Saturday, September 28, 2013

10,000 cuts and counting by Linda Burnip


Just less than 3 years ago disabled people marched at the Tory party conference to protest against austerity cuts using the slogan CUTS KILL. Even though it was obvious that the plans outlined by millionaire George Osborne in the June 2010 Spending Review would not be good for disabled people even we did not envisage just how fast our welfare state would be destroyed by the Condems or how many disabled people would be pushed to suicide or death through the malicious Condem cuts.

We could not have imagined that 3 years later we’d be getting daily emails from disabled people and pregnant disabled people who were actually starving and being left without food, money or access to any hardship payments. We knew but couldn’t have possibly imagined that disabled people would have their benefits stopped for weeks and in some cases months without any means to support themselves other than possible prostitution, drug dealing or theft. What do you do when you are already living on the breadline with no savings and your only income is taken away? We never imagined we’d read about children, disabled and non-disabled being left without food.

It’s hard to believe it’s the UK we’re talking about yet this is what life has become for many in the 21st century in the 7th richest nation in the world. We never imagined that we’d go so far backwards that all of the gains made for disabled people’s rights over the last 30 years would effectively just be swept away as disabled people are vilified as shirkers and scroungers.

10,000 Cuts and Counting is a single issue protest against the now discredited computerised Work Capability Assessment executed by ATOS. It has pushed so many disabled people to suicide or death through fear and stress that DWP have now stopped collecting any statistics on the death count but between January 2011 and November 2011, some 10,600 claims ended and a date of death was recorded within six weeks of the claim end. DPAC and other campaigners are proud to have destroyed the ATOS brand name but there is no point in just replacing ATOS with another corporate monster and the WCA must be scrapped in its entirity. Why should any private firm rake in millions and millions of pounds of taxpayers’ money to provide a totally flawed service which could be provided by civil servants for a fraction of the cost as has been the case until recently? The WCA was put in place to cut the number of claimants by 1 million either through miracle cures or death it seems.

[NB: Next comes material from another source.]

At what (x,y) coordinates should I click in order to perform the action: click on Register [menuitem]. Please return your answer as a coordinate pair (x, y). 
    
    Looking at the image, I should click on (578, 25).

One of the next major battles disabled people face is the scrapping of Disability Living Allowance put in place to meet the extra costs of being disabled. This too has been designed with only one aim in mind to cut costs and remove 20% of disabled people from entitlement. Many disabled people rely on this income to enable them to work and will no longer be able to if it is lost to them. Even more will be left trapped in their homes with no means to go out.

For anyone who thinks this doesn’t matter to them 6 out of 7 disabled people have an acquired impairment through long term illness or an accident. Most of you will also get older and so how older disabled people are treated should be of great concern to you – it’s your future. Let’s not be polite older disabled people are often treated worse than animals in the UK getting 4 x 15 minutes ‘pop ins’ if they’re lucky and imprisoned in their homes and some left soaking wet the rest of the time.

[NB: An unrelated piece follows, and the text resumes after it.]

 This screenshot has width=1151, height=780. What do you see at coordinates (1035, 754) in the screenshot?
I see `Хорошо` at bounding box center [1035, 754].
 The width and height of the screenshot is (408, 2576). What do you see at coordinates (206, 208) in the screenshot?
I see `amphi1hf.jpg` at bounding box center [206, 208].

This is the fate now awaiting younger disabled people from 2015 when without any vote in parliament the Independent Living Fund will be closed leaving local councils to try to replace this funding with ever shrinking budgets and different eligibility criteria.

At the same time they say they want disabled people to work but without this vital support even if found fit for work they are unable to. The Remploy factories have been decimated in the Condem attacks against disabled people supported by some organisations who purport to campaign for us. At last count only about 3% of those made redundant had secured mainstream employment but given the barriers to gaining and keeping employment that disabled people face this was always likely. To this we need to add the benefit cap which is in effect a futher cut.

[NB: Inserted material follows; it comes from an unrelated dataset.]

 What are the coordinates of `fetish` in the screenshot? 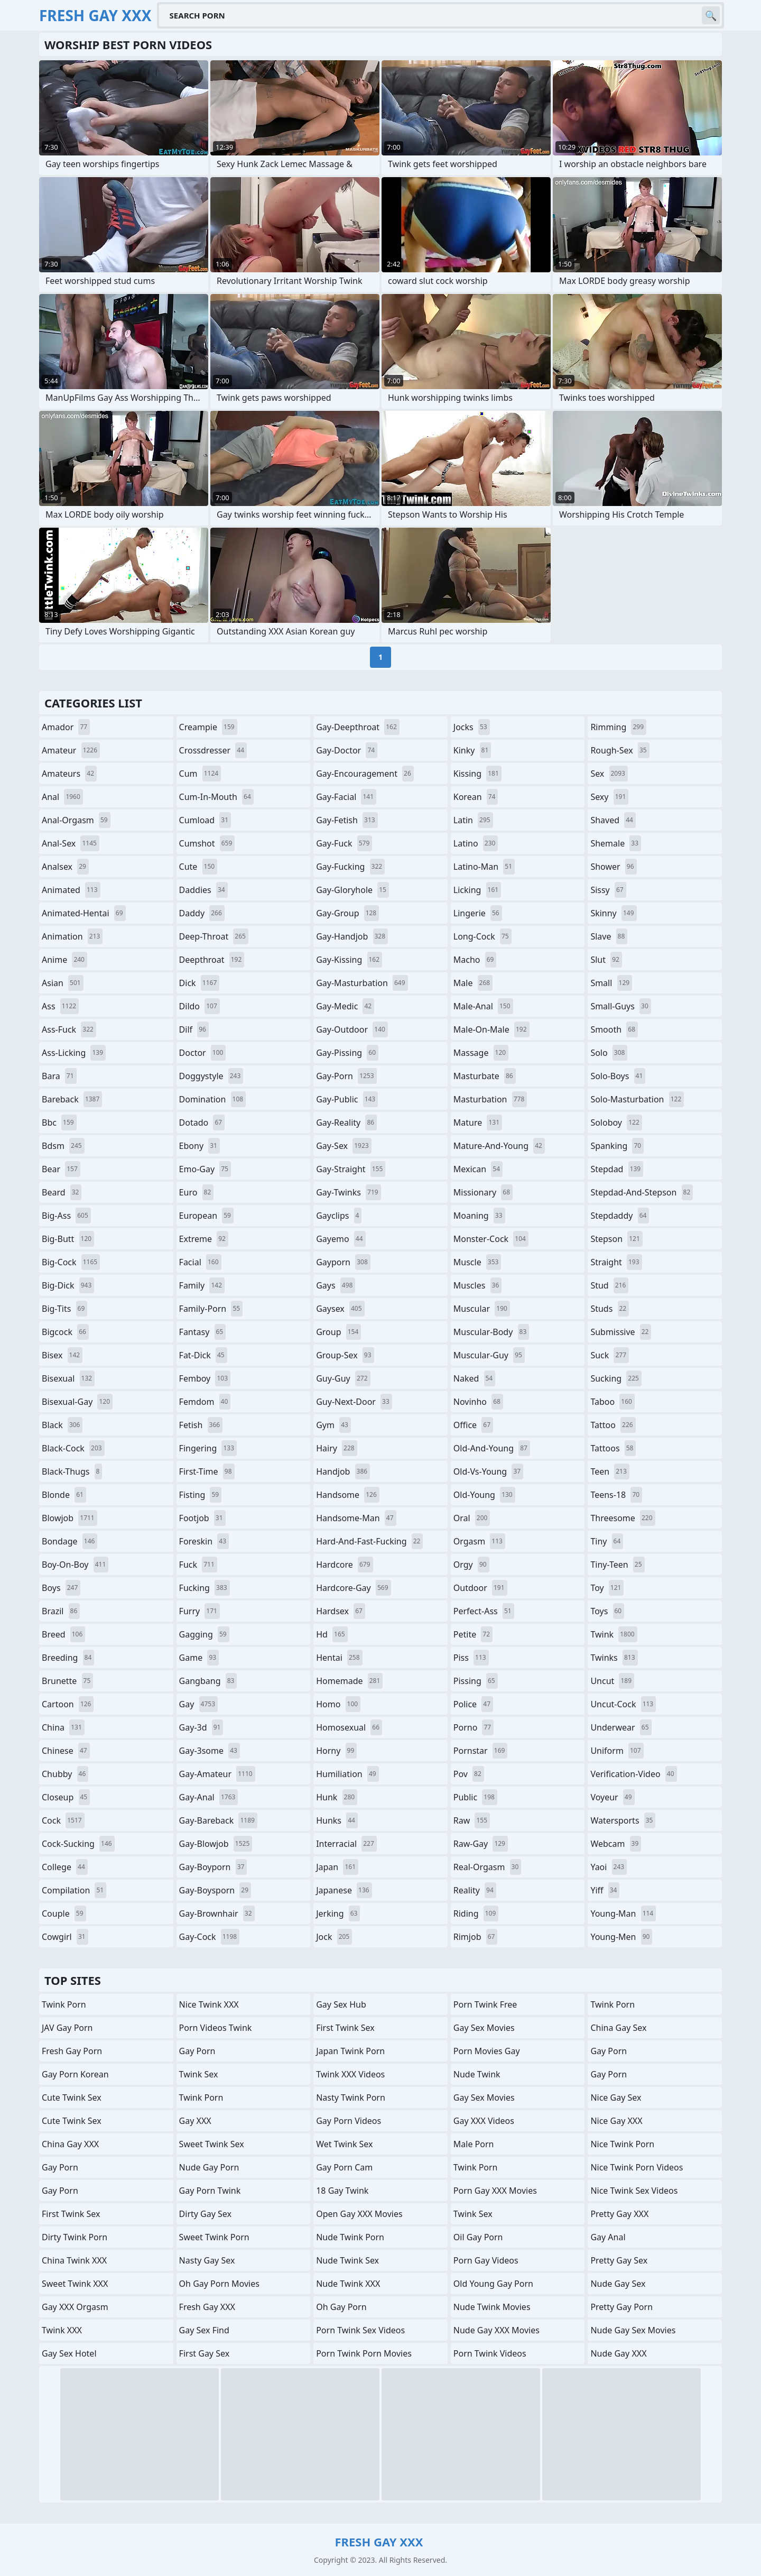 It's located at (201, 1425).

The Bedroom Tax so loudly condemned by the UN rapporteur Raquel Rolnik existed in the private rented sector since 2008 and Labour who introduced this have singularly forgotten to mention that they originally also planned to roll it out in April 2010 to the social housing sector. None of us should forget that most of these horrors now affecting both disabled and other people were in many cases introduced by Labour and it is time for all of us all to start to tell them what they must do if they want to have a chance of being elected.

It is also way past time for the larger unions to stop pussy-footing around, stop unconditionally supporting a neo-liberal Labour party and force them to act as an effective opposition and outline their real policies. The unions and TUC should have already called a general strike but need to do so now urgently. It is time to add industrial power to community activism if any vestiges of our welfare state are to be salvaged for our children.

Disabled people and others also face a further raft of cuts and attacks to the NHS and in particular mental health services, to health and safety at work legislation, to Access to Work funding, to secure employment and not zero hours contracts, to accessible transport, to accessible housing, a right to mainstream education, cuts to council tax benefit, all coupled with cuts to CAB services, legal aid cuts and lastly the introduction of the Lobbying Bill which regardless of it’s eventual outcome will not silence us in any way. We are now many thousands and we will be heard.